0%

Consensus From One-phase To Two-phase, A Routine Of Tendermint

As a sequel of the last blog, this blog picks the routine of Tendermint to derive a two-phase BFT consensus. Particularly, we will analyze:

  1. What is the function of the lock notion?
  2. Why are two phases necessary, from the perspective of Tendermint?
  3. Why is Tendermint a right consensus, which can achieves both safety and liveness?
  4. Why is Tendermint not responsive?

Common contents with the last blog (including "basic concepts" and "one-phase protocol") are omitted here.

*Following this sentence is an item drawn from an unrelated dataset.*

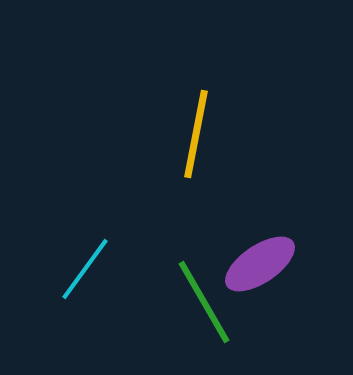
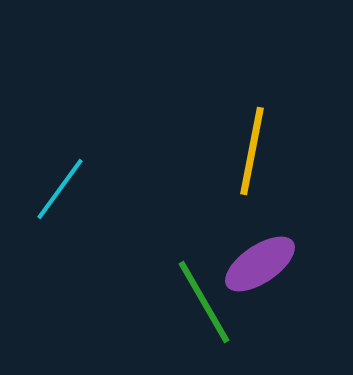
yellow line: moved 56 px right, 17 px down
cyan line: moved 25 px left, 80 px up
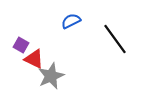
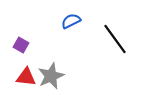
red triangle: moved 8 px left, 18 px down; rotated 20 degrees counterclockwise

In the next blog, we will try to compare and unify PBFT and Tendermint.

I. One-phase + view-switch protocol

To extricate the system from halting, a view-switch (i.e., round-change in Tendermint) mechanism is necessary. The view-switch mechanism in Tendermint is also passive.

As discussed in the last blog, when the view is switched, each replica must make a judgement if an index \(i\) has been committed in the old view.

Review that:

there are mainly two ways to design the judgement rules: (1) based on the collection of other replicas' opinions; (2) based on its local status. PBFT-like routine picks the first one, while Tendermint-like routine picks the second.

The first judgement rule has been discussed in the last blog. Let us analyze talk about the second judgement rule here.

A. Judgement rule 2: based on its local status

DLS protocol also takes this rule, which is quite simple: each replica judges whether to vote for a new request only based on its voting status. If a replica has voted for a request \(r\) at \(i\), it will never vote for any contradictory request \(r'\) at \(i\) later.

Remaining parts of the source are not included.